View the animation with audio at the SuperRare marketplace here.
Demo video of the augmented reality feature below. The oil painting was created with this video July 2018 for my CryptoDisruption exhibition. I've since changed the AR experience to the original 1/1 NFT animation with music.
Saint Teresa of Ávila (1515 – 1582) described the scene in her autobiography, “In the angel’s hands I saw a great golden spear, and at the iron tip there appeared to be a point of fire. This he plunged into my heart several times ... and left me utterly consumed by the great love of God. The pain was so severe that it made me utter several moans. The sweetness caused by this intense pain is so extreme that one cannot possibly wish it to cease.”
Bernini used this masterful and undeniably erotic artwork as a springboard to a new and higher type of spiritual awakening.
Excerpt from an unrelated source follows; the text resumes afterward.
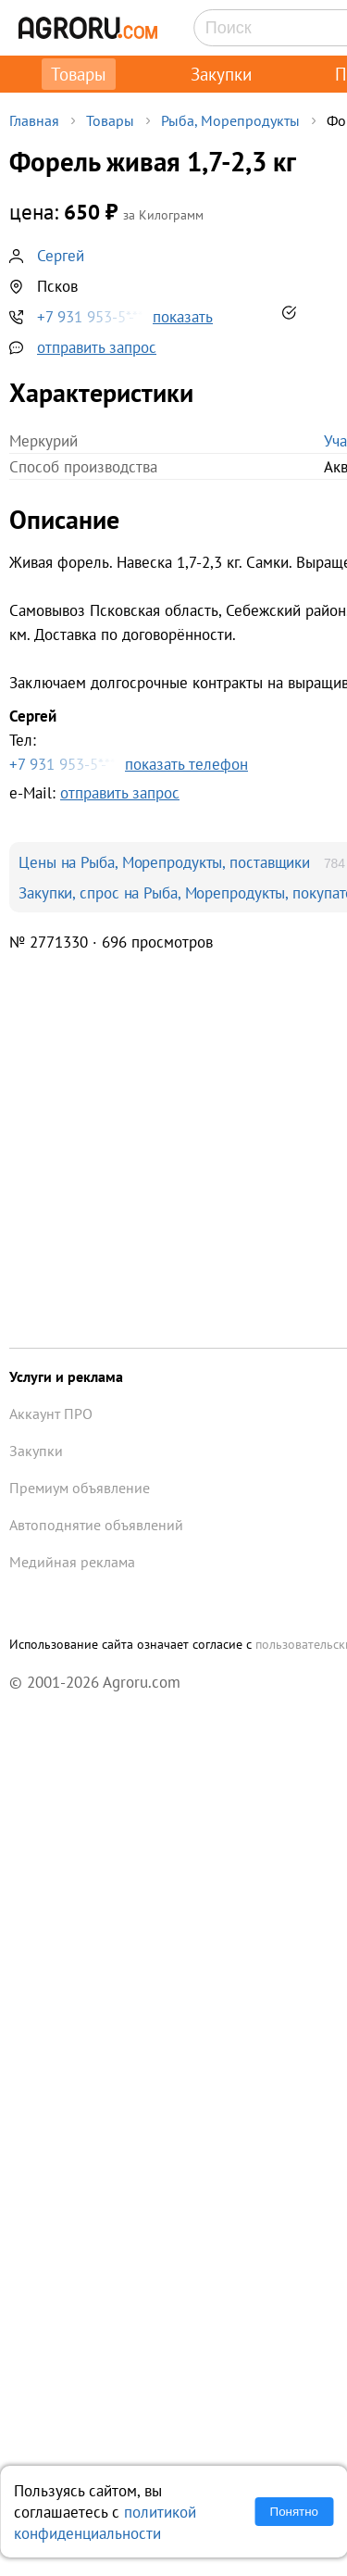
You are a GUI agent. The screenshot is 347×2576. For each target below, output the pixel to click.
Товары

The work became a melding of sensual and spiritual pleasure, the heavenly and the earthly coming together. The piercing of Teresa’s heart becomes a point of contact between earth and heaven, matter and spirit. These uniquely powerful combinations are what I focussed on when creating the original painting, the accompanying AR video and now with this NFT animation.
This painting was inspired by the 2017 crypto bull run and the euphoria that was sweeping across the world as bitcoin quickly surged towards $20,000. I searched for a powerful image that could be reinterpreted to convey the high emotion and insatiableness of some crypto companies, ICOs, 'influencers' and over leveraged investors driving this delirium whilst heralding it under the guise of self-sovereignty, morality, and a Utopian prosperity. People’s lives were changing dramatically. Literally overnight, ‘dreams’ were coming true, money was being made faster (and lost faster) than could be imagined. There seemed to be no limit to the heights and greed that could be achieved.
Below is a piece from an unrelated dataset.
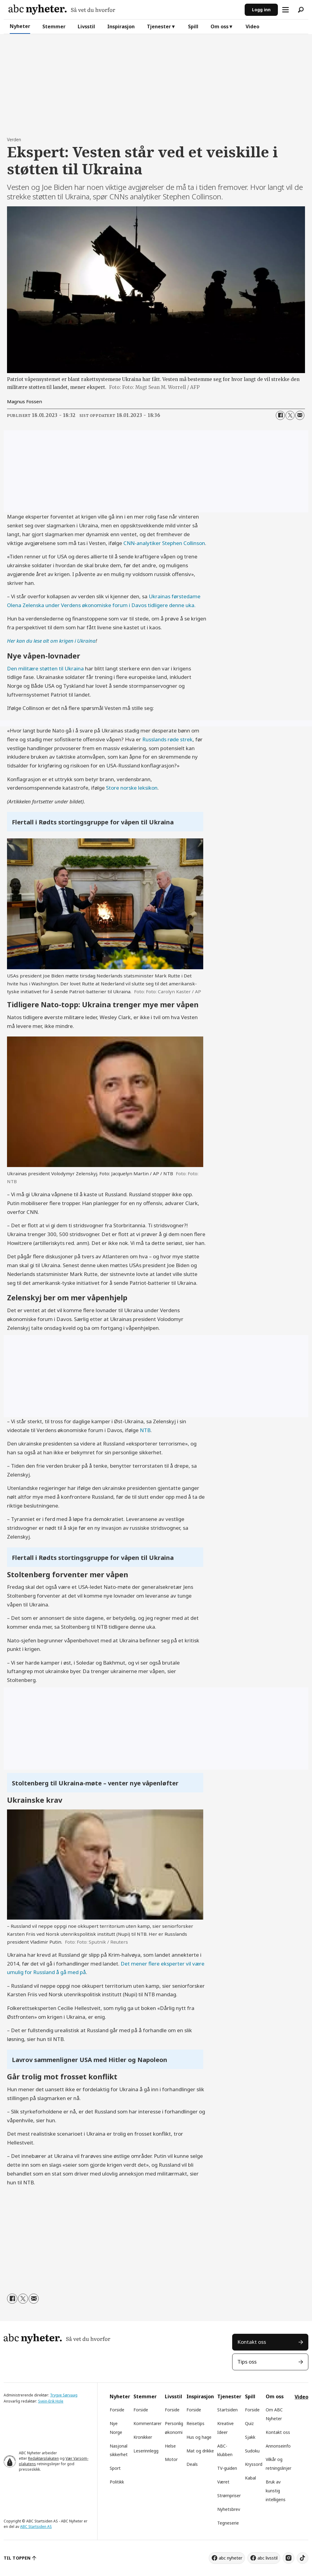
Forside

In search for a symbol, I turned towards the highly ornate and extravagant Baroque period renowned for its ostentatious displays of wealth by the monarchs and decided on one of the greatest masterpieces of the 17th century, Bernini’s Ecstasy of Saint Teresa. This symbol would be reworked and reimagined with oil paint, video and animation in an attempt to convey the original message of connection with a ‘higher power’, the search for the divine, but to also carry with it a message of caution and the need for responsibility. I aimed to capture that moment which Bernini first created – when the angel and St Teresa act out a scene of both pleasure and pain simultaneously, the ecstasy and the agony, but this time in front of a shining, golden bitcoin.
The Bitcoin Angel represents dreams, hope, and the desire to improve oneself, but it also acts as a warning to the greedy, self-absorbed and negligent that without caution and integrity, those ‘dreams’ can very quickly transform into something entirely different.